June 21, 2006
By Steve Lopez
Los Angeles Times
The possibility of my newspaper being purchased by someone with no experience and no earthly idea what he's doing is quickly becoming rather appealing.
Not that I want that to be construed as a negative assessment of the current owners, who may well be the smartest executives working in corporate journalism today. I know that, because I've worked for all the major chains, one of which, Knight Ridder, will cease to exist later this month because it's run by morons.
I'm no MBA, but after 30 years in the business, I think the problem isn't necessarily the managers but the model. Newspapers and Wall Street make for a bad marriage, and I'm tired of the bickering.
For whatever reason, the standard corporate practice of slashing staff and turning first-rate products into mediocrities doesn't seem to be working. Tribune's latest plan to turn things around is to buy back a big chunk of its stock and cut $200 million out of the budget.
If it works, long live Tribune, and even the Cubs. If not, then I have a question: Who's going to be signing my checks?
Richard Riordan, the former mayor of Los Angeles, used to say he'd like to have a newspaper, so I called him up. Turns out he's over that idea.
"Because you're going down the tubes," he said, insisting the whole industry is cooked. He said he'd keep me in mind for a waiter's job at his Original Pantry cafe, but he didn't make any promises.
If we're going down the tubes, I asked Riordan, how does he explain a 20% profit margin for The Times? What other businesses rake in that kind of dough?
Wall Street, Riordan reminded me, doesn't care what you made yesterday. It cares what you made today and what you'll make tomorrow. With readers switching over to the Internet, where it's harder to sell subscriptions and ads, the future is gloomy.
I say he's wrong. I say a smart owner can put out a good newspaper and make a handsome profit, but not if he has to answer to Wall Street's insatiable appetite for more, more, more, as the Tribune directors do. It would have to be a private operation, perhaps even a nonprofit. And Riordan's pal Eli Broad, L.A.'s go-to philanthropist, was rumored to be thinking along those same lines.

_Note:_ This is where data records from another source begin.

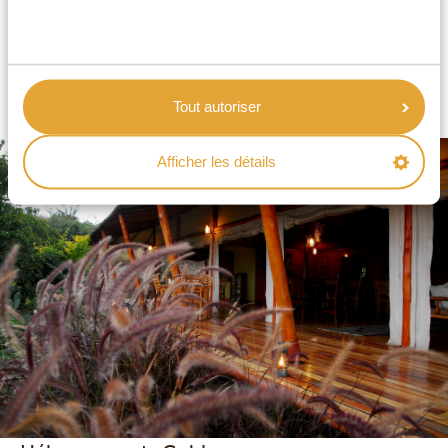
disponible que dans certaines zones, et que le dîner
est généralement servi sous forme de buffet. Cela dit
les hébergements sont habituellement situés dans de
très beaux cadres et que certains disposent de
Tout autoriser
piscines ou autres extras.
Afficher les détails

Look, maybe I'm overstepping here, but rather than dangle slowly in the wind that blows out of Chicago, I thought I'd try to broker a deal. I know Broad, after all. Love the guy, and he runs everything else in town, so why not the paper?
My pal Eli was in a meeting when I called, so I rang up an old chum in Florida, Jim Naughton, a former editor at the New York Times and Philadelphia Inquirer. He also used to run the Poynter Institute, a nonprofit journalism foundation that owns the St. Petersburg Times.

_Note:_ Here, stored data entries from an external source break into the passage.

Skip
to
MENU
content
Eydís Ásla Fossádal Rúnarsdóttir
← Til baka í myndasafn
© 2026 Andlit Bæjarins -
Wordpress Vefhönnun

Naughton said the St. Pete paper's late owner, Nelson Poynter, saw the future of corporate ownership and predicted that quality would eventually lose out to greed. So he signed over his stock to the school and established a partnership to keep the bean-counters at bay. To this day, St. Pete has one of the better newspapers in the country, and pretty good profits, to boot, all of which are kicked back into the school.
Could the same thing work in L.A.?
Most definitely, said George Rahdert, the Poynter attorney who told me similar arrangements exist in a few other cities.
"One thing it does is allow a newspaper to take the long view."
"One thing we often say here is that a journalism school that owns a newspaper is sort of like a medical school that owns a hospital. It makes a lot of sense."
So, what if the L.A. Times hooked up with the Annenberg School for Communication at USC?"
USC or Annenberg could come in," Rahdert agreed, "or the Poynter Institute, or the Peter Ueberroth/David Geffen School of Communications could come in. You'd need to set up a legitimate educational organization."
He said he'd be happy to tell Broad all about it. Now all I had to do was close the deal at this end. Champing at the bit, I left another message at the Broad Foundation, and my phone rang minutes later.
"I'd be interested," Broad said, telling me he'd given it some thought but hadn't thoroughly investigated the possibility of buying The Times. "Look, our foundation would be interested. I can't speak for Annenberg, Keck, Ahmanson. But a number of us foundations and possibly wealthy individuals who love this city would love to acquire the L.A. Times.
"So what's stopping them?"
In the past, the message we get back is that it's not for sale, thank you.
"Yes, but with the Chandler family poking sticks in the eyes of other Tribune directors, the whole thing could come apart."
If it became available, I'd be very interested in exploring it," Broad said, adding that profits wouldn't be his main priority — public service and education would be. "If you bought it and were profit-oriented, you wouldn't have the same quality newspaper that the city deserves. You'd be pushing for bigger margins and cash flow, and how far would you cut before you hit the bone?"
It was almost sounding too good to be true, so there had to be a catch.
Was Broad intending to not just buy the paper but actually run it? That could be a problem, because journalists are cranky characters who know everything and don't take direction very well, especially from outsiders.
No, Broad assured me. The owners would be shadow publishers.
The best kind.
"I don't think I'd change a whole lot," he said, although he might beef up coverage of the fine arts.
Now that's amazing.
How did Broad know I was planning a 10-part series on his art collection and massive contributions to local cultural institutions?